(Record excerpts):
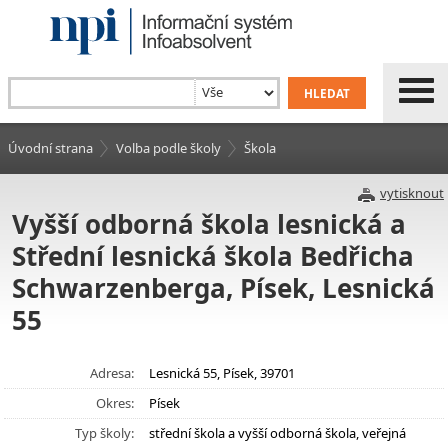
Úvodní strana
Volba podle školy
Škola
vytisknout
Vyšší odborná škola lesnická a
Střední lesnická škola Bedřicha
Schwarzenberga, Písek, Lesnická
55
Adresa:
Lesnická 55, Písek, 39701
Okres:
Písek
Typ školy:
střední škola a vyšší odborná škola, veřejná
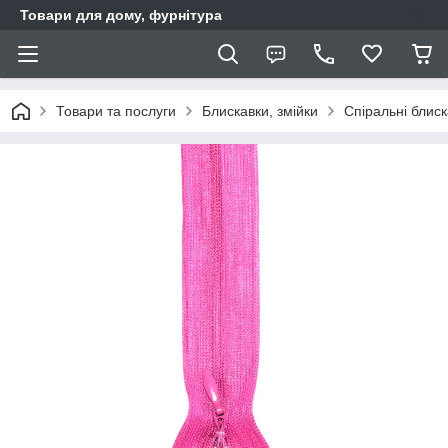
Товари для дому, фурнітура
Товари та послуги
Блискавки, змійки
Спіральні блис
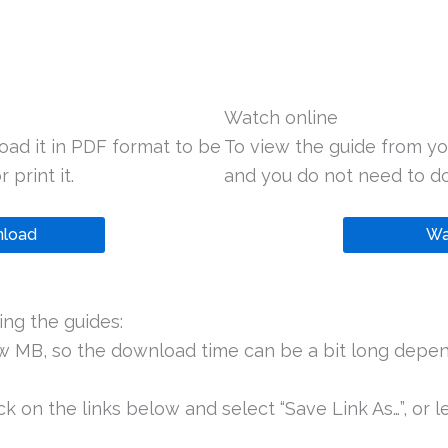
Watch online
oad it in PDF format to be
To view the guide from yo
 print it.
and you do not need to do
load
Wa
ng the guides:
ew MB, so the download time can be a bit long depen
k on the links below and select “Save Link As…”, or le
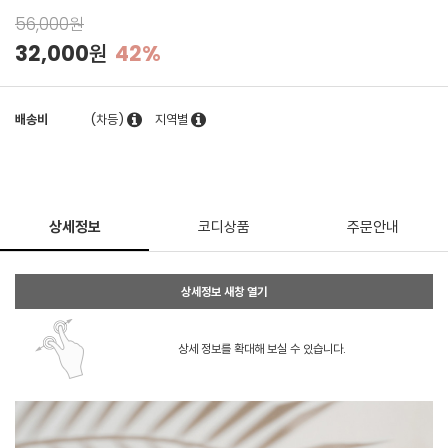
56,000원
32,000원
42%
배송비
(차등)
지역별
상세정보
코디상품
주문안내
상세정보 새창 열기
상세 정보를 확대해 보실 수 있습니다.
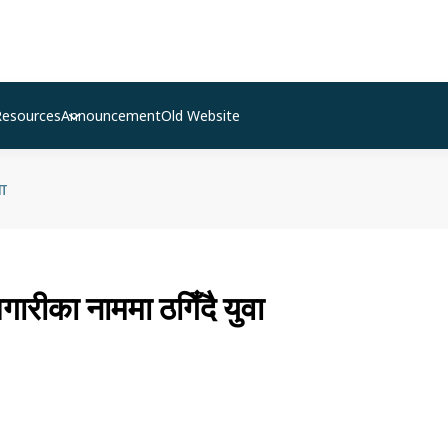
Resources
Announcement
Old Website
वा
गारीका नाममा ठगिँदै युवा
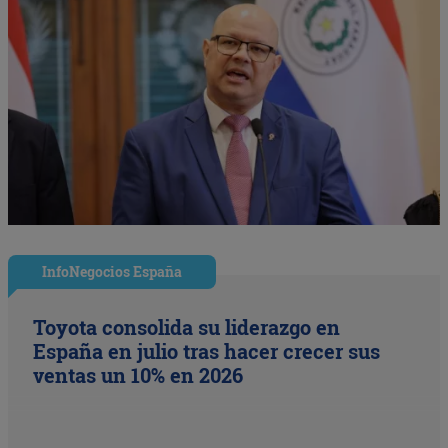
InfoNegocios España
Toyota consolida su liderazgo en
España en julio tras hacer crecer sus
ventas un 10% en 2026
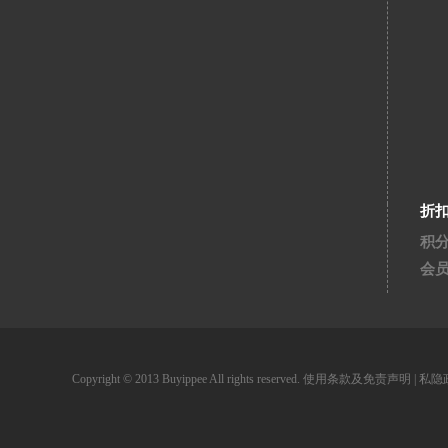
折
积
会
Copyright © 2013 Buyippee All rights reserved.
使用条款及免责声明
|
私隐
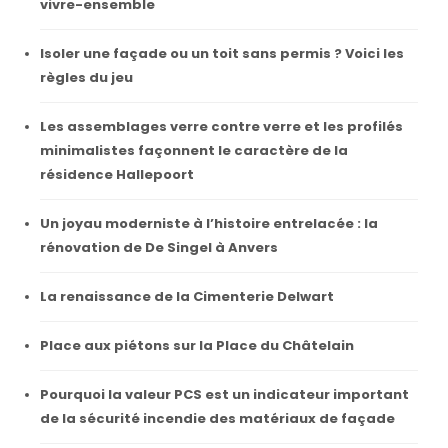
vivre-ensemble
Isoler une façade ou un toit sans permis ? Voici les
règles du jeu
Les assemblages verre contre verre et les profilés
minimalistes façonnent le caractère de la
résidence Hallepoort
Un joyau moderniste à l’histoire entrelacée : la
rénovation de De Singel à Anvers
La renaissance de la Cimenterie Delwart
Place aux piétons sur la Place du Châtelain
Pourquoi la valeur PCS est un indicateur important
de la sécurité incendie des matériaux de façade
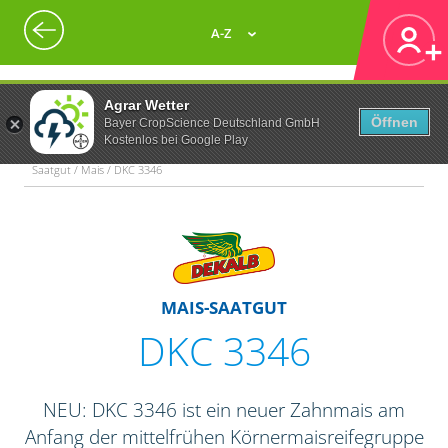
A-Z
Agrar Wetter
Öffnen
Bayer CropScience Deutschland GmbH
Kostenlos bei Google Play
Saatgut / Mais / DKC 3346
MAIS-SAATGUT
DKC 3346
NEU: DKC 3346 ist ein neuer Zahnmais am
Anfang der mittelfrühen Körnermaisreifegruppe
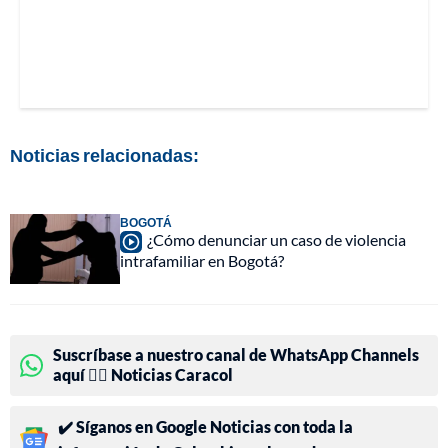
Noticias relacionadas:
BOGOTÁ
¿Cómo denunciar un caso de violencia
intrafamiliar en Bogotá?
Suscríbase a nuestro canal de WhatsApp Channels
aquí 👉🏻 Noticias Caracol
✔️ Síganos en Google Noticias con toda la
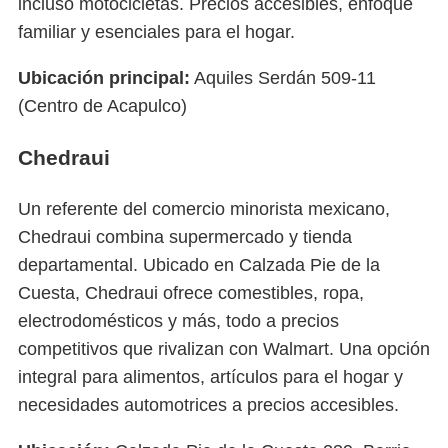
incluso motocicletas. Precios accesibles, enfoque
familiar y esenciales para el hogar.
Ubicación principal:
Aquiles Serdán 509-11
(Centro de Acapulco)
Chedraui
Un referente del comercio minorista mexicano,
Chedraui combina supermercado y tienda
departamental. Ubicado en Calzada Pie de la
Cuesta, Chedraui ofrece comestibles, ropa,
electrodomésticos y más, todo a precios
competitivos que rivalizan con Walmart. Una opción
integral para alimentos, artículos para el hogar y
necesidades automotrices a precios accesibles.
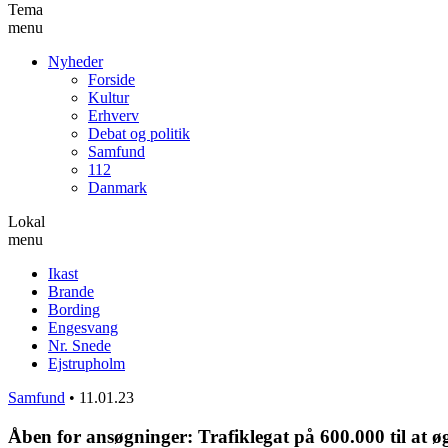
Tema
menu
Nyheder
Forside
Kultur
Erhverv
Debat og politik
Samfund
112
Danmark
Lokal
menu
Ikast
Brande
Bording
Engesvang
Nr. Snede
Ejstrupholm
Samfund
•
11.01.23
Åben for ansøgninger: Trafiklegat på 600.000 til at ø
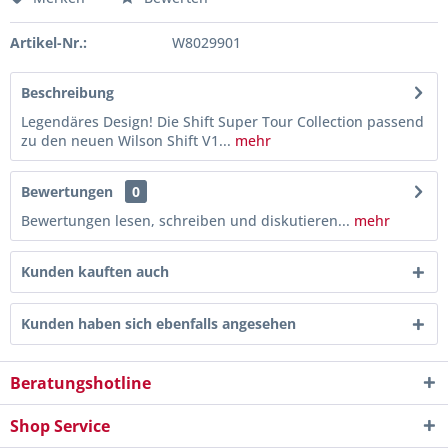
Artikel-Nr.:
W8029901
Beschreibung
Legendäres Design! Die Shift Super Tour Collection passend
zu den neuen Wilson Shift V1...
mehr
Bewertungen
0
Bewertungen lesen, schreiben und diskutieren...
mehr
Kunden kauften auch
Kunden haben sich ebenfalls angesehen
Beratungshotline
Shop Service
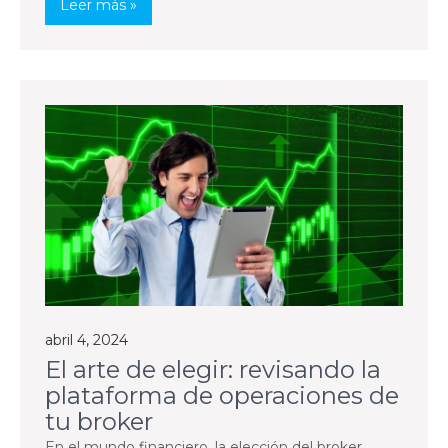
Leer más »
abril 4, 2024
El arte de elegir: revisando la
plataforma de operaciones de
tu broker
En el mundo financiero, la elección del broker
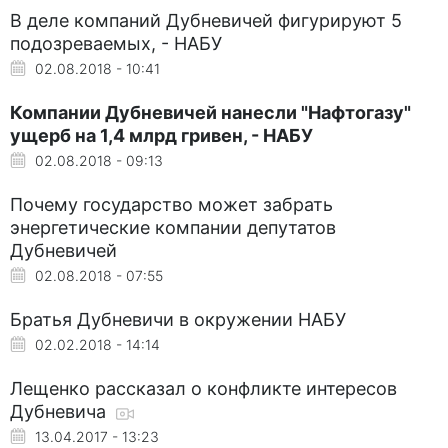
В деле компаний Дубневичей фигурируют 5
подозреваемых, - НАБУ
02.08.2018 - 10:41
Компании Дубневичей нанесли "Нафтогазу"
ущерб на 1,4 млрд гривен, - НАБУ
02.08.2018 - 09:13
Почему государство может забрать
энергетические компании депутатов
Дубневичей
02.08.2018 - 07:55
Братья Дубневичи в окружении НАБУ
02.02.2018 - 14:14
Лещенко рассказал о конфликте интересов
Дубневича
13.04.2017 - 13:23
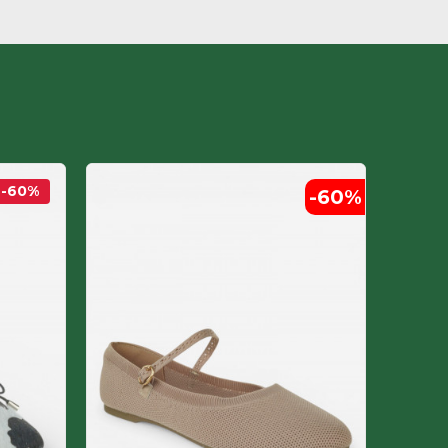
-60
%
-60
%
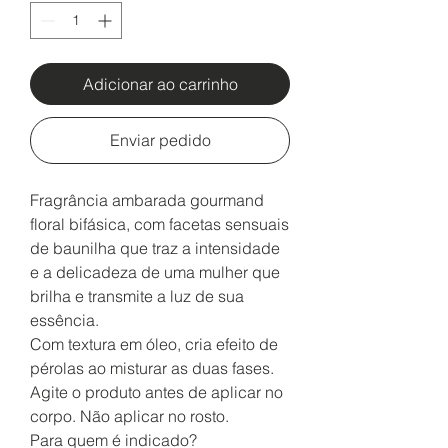
Adicionar ao carrinho
Enviar pedido
Fragrância ambarada gourmand
floral bifásica, com facetas sensuais
de baunilha que traz a intensidade
e a delicadeza de uma mulher que
brilha e transmite a luz de sua
essência.
Com textura em óleo, cria efeito de
pérolas ao misturar as duas fases.
Agite o produto antes de aplicar no
corpo. Não aplicar no rosto.
Para quem é indicado?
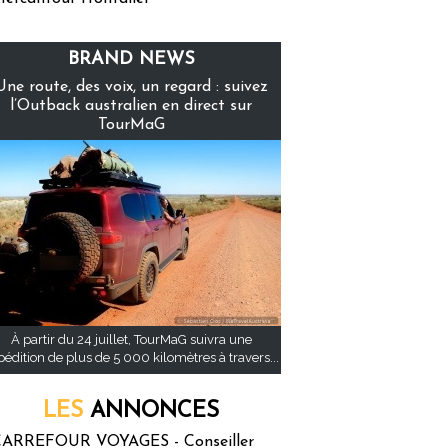
BRAND NEWS
Une route, des voix, un regard : suivez
l’Outback australien en direct sur
TourMaG
À partir du 24 juillet, TourMaG suivra une
pédition de plus de 5 000 kilomètres à travers...
LES
ANNONCES
ARREFOUR VOYAGES - Conseiller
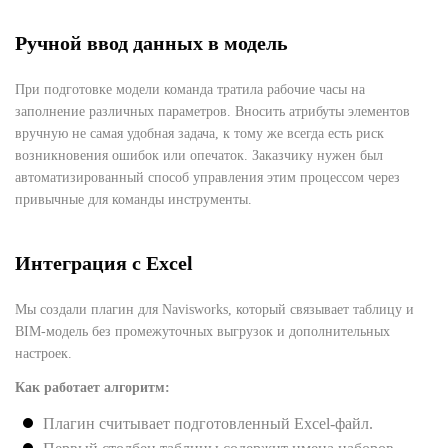
Ручной ввод данных в модель
При подготовке модели команда тратила рабочие часы на
заполнение различных параметров. Вносить атрибуты элементов
вручную не самая удобная задача, к тому же всегда есть риск
возникновения ошибок или опечаток. Заказчику нужен был
автоматизированный способ управления этим процессом через
привычные для команды инструменты.
Интеграция с Excel
Мы создали плагин для Navisworks, который связывает таблицу и
BIM-модель без промежуточных выгрузок и дополнительных
настроек.
Как работает алгоритм:
Плагин считывает подготовленный Excel-файл.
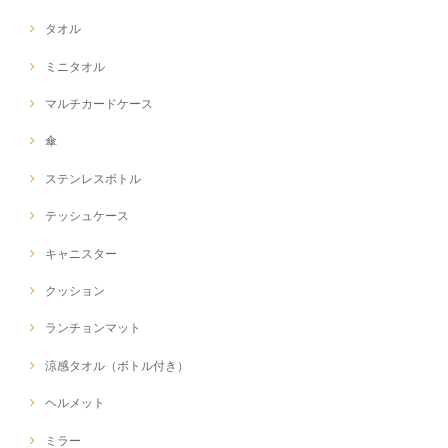
タオル
ミニタオル
マルチカードケース
傘
ステンレスボトル
テッシュケース
キャニスター
クッション
ランチョンマット
涼感タオル（ボトル付き）
ヘルメット
ミラー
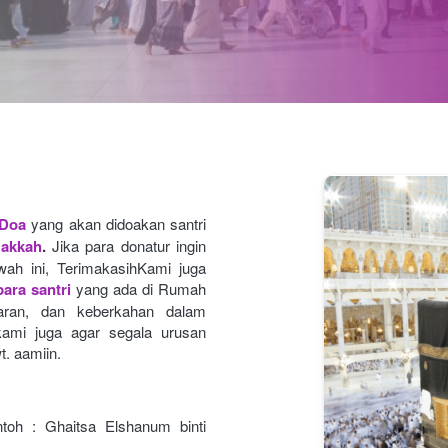
 Doa
yang akan didoakan santri 
Makkah
.
Jika para donatur ingin 
ah ini, TerimakasihKami juga 
ara santri
yang ada di Rumah 
caran, dan keberkahan dalam 
ami juga agar segala urusan
t. aamiin.
toh : Ghaitsa Elshanum binti 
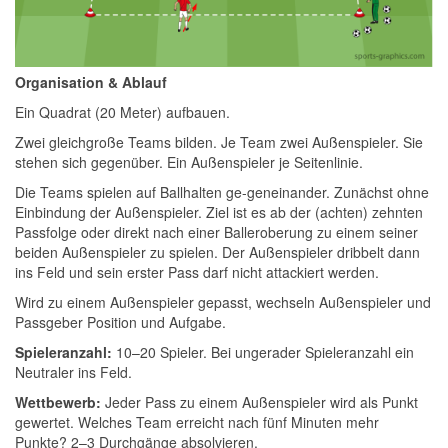
Organisation & Ablauf
Ein Quadrat (20 Meter) aufbauen.
Zwei gleichgroße Teams bilden. Je Team zwei Außenspieler. Sie
stehen sich gegenüber. Ein Außenspieler je Seitenlinie.
Die Teams spielen auf Ballhalten ge-geneinander. Zunächst ohne
Einbindung der Außenspieler. Ziel ist es ab der (achten) zehnten
Passfolge oder direkt nach einer Balleroberung zu einem seiner
beiden Außenspieler zu spielen. Der Außenspieler dribbelt dann
ins Feld und sein erster Pass darf nicht attackiert werden.
Wird zu einem Außenspieler gepasst, wechseln Außenspieler und
Passgeber Position und Aufgabe.
Spieleranzahl:
10–20 Spieler. Bei ungerader Spieleranzahl ein
Neutraler ins Feld.
Wettbewerb:
Jeder Pass zu einem Außenspieler wird als Punkt
gewertet. Welches Team erreicht nach fünf Minuten mehr
Punkte? 2–3 Durchgänge absolvieren.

(Work instructions): A word-for-word copy of the material is required; pictures stay out of it.

(Answer section):
Úvodní strana
Volba podle školy
Škola
vytisknout
Vyšší odborná škola lesnická a
Střední lesnická škola Bedřicha
Schwarzenberga, Písek, Lesnická
55
Adresa:
Lesnická 55, Písek, 39701
Okres:
Písek
Typ školy:
střední škola a vyšší odborná škola, veřejná
Товари для дому, фурнітура
Товари та послуги
Блискавки, змійки
Спіральні блис
Watch online
oad it in PDF format to be
To view the guide from yo
 print it.
and you do not need to do
load
Wa
ng the guides:
ew MB, so the download time can be a bit long depen
k on the links below and select “Save Link As…”, or le
56,000원
32,000원
42%
배송비
(차등)
지역별
상세정보
코디상품
주문안내
상세정보 새창 열기
상세 정보를 확대해 보실 수 있습니다.
Resources
Announcement
Old Website
वा
गारीका नाममा ठगिँदै युवा
InfoNegocios España
Toyota consolida su liderazgo en
España en julio tras hacer crecer sus
ventas un 10% en 2026
折
积
会
Copyright © 2013 Buyippee All rights reserved.
使用条款及免责声明
|
私隐
vivre-ensemble
Isoler une façade ou un toit sans permis ? Voici les
règles du jeu
Les assemblages verre contre verre et les profilés
minimalistes façonnent le caractère de la
résidence Hallepoort
Un joyau moderniste à l’histoire entrelacée : la
rénovation de De Singel à Anvers
La renaissance de la Cimenterie Delwart
Place aux piétons sur la Place du Châtelain
Pourquoi la valeur PCS est un indicateur important
de la sécurité incendie des matériaux de façade
A-Z
Agrar Wetter
Öffnen
Bayer CropScience Deutschland GmbH
Kostenlos bei Google Play
Saatgut / Mais / DKC 3346
MAIS-SAATGUT
DKC 3346
NEU: DKC 3346 ist ein neuer Zahnmais am
Anfang der mittelfrühen Körnermaisreifegruppe
Noticias relacionadas:
BOGOTÁ
¿Cómo denunciar un caso de violencia
intrafamiliar en Bogotá?
Suscríbase a nuestro canal de WhatsApp Channels
aquí 👉🏻 Noticias Caracol
✔️ Síganos en Google Noticias con toda la
incluso motocicletas. Precios accesibles, enfoque
familiar y esenciales para el hogar.
Ubicación principal:
Aquiles Serdán 509-11
(Centro de Acapulco)
Chedraui
Un referente del comercio minorista mexicano,
Chedraui combina supermercado y tienda
departamental. Ubicado en Calzada Pie de la
Cuesta, Chedraui ofrece comestibles, ropa,
electrodomésticos y más, todo a precios
competitivos que rivalizan con Walmart. Una opción
integral para alimentos, artículos para el hogar y
necesidades automotrices a precios accesibles.
Tema
menu
Nyheder
Forside
Kultur
Erhverv
Debat og politik
Samfund
112
Danmark
Lokal
menu
Ikast
Brande
Bording
Engesvang
Nr. Snede
Ejstrupholm
Samfund
•
11.01.23
Åben for ansøgninger: Trafiklegat på 600.000 til at ø
Artikel-Nr.:
W8029901
Beschreibung
Legendäres Design! Die Shift Super Tour Collection passend
zu den neuen Wilson Shift V1...
mehr
Bewertungen
0
Bewertungen lesen, schreiben und diskutieren...
mehr
Kunden kauften auch
Kunden haben sich ebenfalls angesehen
Beratungshotline
Shop Service
Leer más »
abril 4, 2024
El arte de elegir: revisando la
plataforma de operaciones de
tu broker
En el mundo financiero, la elección del broker
В деле компаний Дубневичей фигурируют 5
подозреваемых, - НАБУ
02.08.2018 - 10:41
Компании Дубневичей нанесли "Нафтогазу"
ущерб на 1,4 млрд гривен, - НАБУ
02.08.2018 - 09:13
Почему государство может забрать
энергетические компании депутатов
Дубневичей
02.08.2018 - 07:55
Братья Дубневичи в окружении НАБУ
02.02.2018 - 14:14
Лещенко рассказал о конфликте интересов
Дубневича
13.04.2017 - 13:23
-60
%
-60
%
Adicionar ao carrinho
Enviar pedido
Fragrância ambarada gourmand
floral bifásica, com facetas sensuais
de baunilha que traz a intensidade
e a delicadeza de uma mulher que
brilha e transmite a luz de sua
essência.
Com textura em óleo, cria efeito de
pérolas ao misturar as duas fases.
Agite o produto antes de aplicar no
corpo. Não aplicar no rosto.
Para quem é indicado?
BRAND NEWS
Une route, des voix, un regard : suivez
l’Outback australien en direct sur
TourMaG
À partir du 24 juillet, TourMaG suivra une
pédition de plus de 5 000 kilomètres à travers...
LES
ANNONCES
ARREFOUR VOYAGES - Conseiller
Ручной ввод данных в модель
При подготовке модели команда тратила рабочие часы на
заполнение различных параметров. Вносить атрибуты элементов
вручную не самая удобная задача, к тому же всегда есть риск
возникновения ошибок или опечаток. Заказчику нужен был
автоматизированный способ управления этим процессом через
привычные для команды инструменты.
Интеграция с Excel
Мы создали плагин для Navisworks, который связывает таблицу и
BIM-модель без промежуточных выгрузок и дополнительных
настроек.
Как работает алгоритм:
Плагин считывает подготовленный Excel-файл.
タオル
ミニタオル
マルチカードケース
傘
ステンレスボトル
テッシュケース
キャニスター
クッション
ランチョンマット
涼感タオル（ボトル付き）
ヘルメット
ミラー
 Doa
yang akan didoakan santri 
Makkah
.
Jika para donatur ingin 
ah ini, TerimakasihKami juga 
ara santri
yang ada di Rumah 
caran, dan keberkahan dalam 
ami juga agar segala urusan
t. aamiin.
toh : Ghaitsa Elshanum binti 
Organisation & Ablauf
Ein Quadrat (20 Meter) aufbauen.
Zwei gleichgroße Teams bilden. Je Team zwei Außenspieler. Sie
stehen sich gegenüber. Ein Außenspieler je Seitenlinie.
Die Teams spielen auf Ballhalten ge-geneinander. Zunächst ohne
Einbindung der Außenspieler. Ziel ist es ab der (achten) zehnten
Passfolge oder direkt nach einer Balleroberung zu einem seiner
beiden Außenspieler zu spielen. Der Außenspieler dribbelt dann
ins Feld und sein erster Pass darf nicht attackiert werden.
Wird zu einem Außenspieler gepasst, wechseln Außenspieler und
Passgeber Position und Aufgabe.
Spieleranzahl:
10–20 Spieler. Bei ungerader Spieleranzahl ein
Neutraler ins Feld.
Wettbewerb:
Jeder Pass zu einem Außenspieler wird als Punkt
gewertet. Welches Team erreicht nach fünf Minuten mehr
Punkte? 2–3 Durchgänge absolvieren.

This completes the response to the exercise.